Aflições à beira
do gramado

Roberto Gomes
Há um mito
curitibano segundo o qual, às vésperas da Copa de 70, dois jornalistas locais,
ambos com respeitáveis dotes literários, deram-se ao trabalho de escrever um
livro provando por todas as equações possíveis que aquele time estava destinado
ao fracasso.

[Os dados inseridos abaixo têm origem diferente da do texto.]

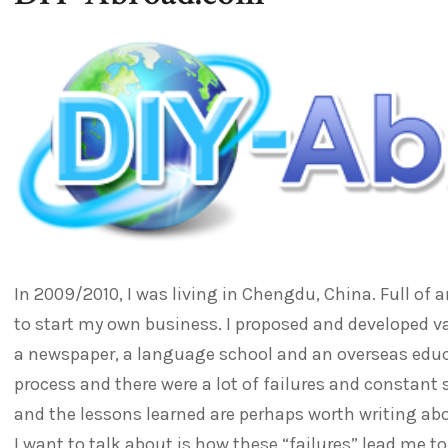
In 2009/2010, I was living in Chengdu, China. Full of 
to start my own business. I proposed and developed va
a newspaper, a language school and an overseas educ
process and there were a lot of failures and constant
and the lessons learned are perhaps worth writing a
I want to talk about is how these “failures” lead me to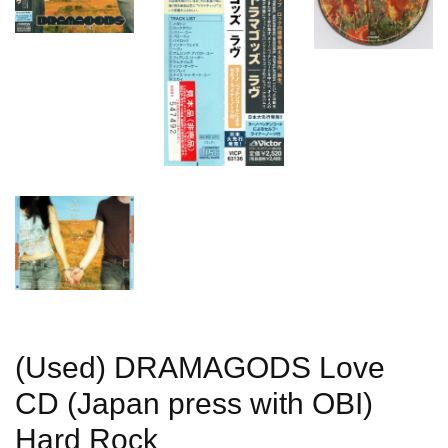
(Used) DRAMAGODS Love
CD (Japan press with OBI)
Hard Rock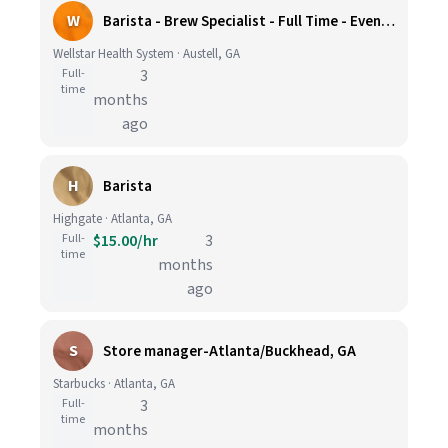
W
Barista - Brew Specialist - Full Time - Evening Shifts
Wellstar Health System · Austell, GA
Full-
3
time
months
ago
H
Barista
Highgate · Atlanta, GA
Full-
$15.00/hr
3
time
months
ago
S
Store manager-Atlanta/Buckhead, GA
Starbucks · Atlanta, GA
Full-
3
time
months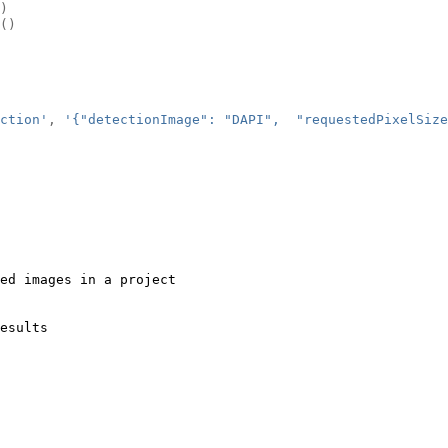
)
()
ction'
,
'{"detectionImage": "DAPI",  "requestedPixelSize
ed images in a project
esults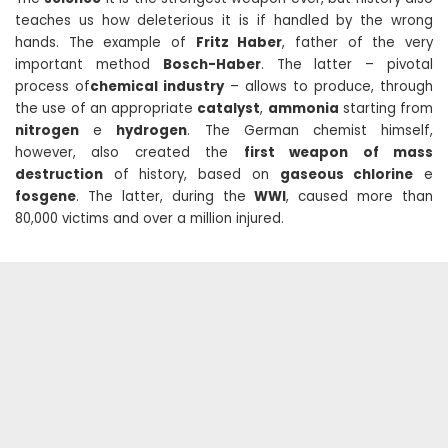
teaches us how deleterious it is if handled by the wrong
hands. The example of
Fritz Haber
, father of the very
important method
Bosch-Haber
. The latter – pivotal
process of
chemical industry
– allows to produce, through
the use of an appropriate
catalyst
,
ammonia
starting from
nitrogen
e
hydrogen
. The German chemist himself,
however, also created the
first weapon of mass
destruction
of history, based on
gaseous chlorine
e
fosgene
. The latter, during the
WWI
, caused more than
80,000 victims and over a million injured.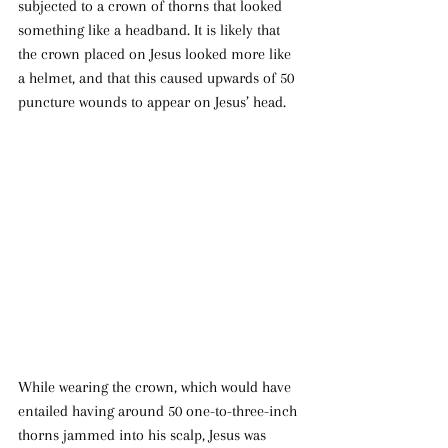
subjected to a crown of thorns that looked 
something like a headband. It is likely that 
the crown placed on Jesus looked more like 
a helmet, and that this caused upwards of 50 
puncture wounds to appear on Jesus’ head.
While wearing the crown, which would have 
entailed having around 50 one-to-three-inch 
thorns jammed into his scalp, Jesus was 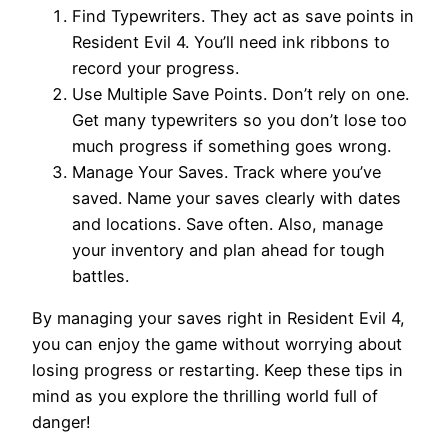
Find Typewriters. They act as save points in
Resident Evil 4. You’ll need ink ribbons to
record your progress.
Use Multiple Save Points. Don’t rely on one.
Get many typewriters so you don’t lose too
much progress if something goes wrong.
Manage Your Saves. Track where you’ve
saved. Name your saves clearly with dates
and locations. Save often. Also, manage
your inventory and plan ahead for tough
battles.
By managing your saves right in Resident Evil 4,
you can enjoy the game without worrying about
losing progress or restarting. Keep these tips in
mind as you explore the thrilling world full of
danger!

É o que se diz, advirto, pois nunca vi nem li o tal livro, que os
autores teriam recolhido, segundo a mesma lenda, após o tri-campeonato.
A polêmica sobre
a seleção era grande na época e talvez hoje seja difícil de ser compreendida. Uns
criticavam o uso que a ditadura militar fazia do futebol, cujo símbolo era o
general de plantão, Geisel, segurando um radinho de pilha no ouvido – João
Saldanha, o ídolo da esquerda, estava fora; Dario e Zagalo estavam dentro. Esquerdistas
de várias tonalidades se enfureciam com a politicagem – se dizia: exploração
ideológica da seleção – feita pela ditadura. Por isso muitos escolheram torcer contra
a seleção, vendo aí um modo de contestar o regime – aliás, na época, tudo tinha
que contestar o regime, fosse a escolha de uma marca
de refrigerante, de um filme ou de uma das possibilidades do Kamassutra.
No entanto,
aquela seleção ficaria para a história como a melhor de todos os tempos. Nem os
críticos mais ranhetas do regime ditatorial puderam resistir: foi um show nos
campos do México. Engolimos o Zagalo, os generais, o Dario, o escanteio que
deram no João Saldanha, e saímos por aí comemorando, pois aquela Copa do mundo também
era nossa.
No dia 11 próximo
começa outra epopéia. Sem generais de plantão, mas com governantes e
primeiras-damas dando adeusinho para a seleção e esperando, na volta, receber
um time hexa-campeão e uma taça repleta de votos.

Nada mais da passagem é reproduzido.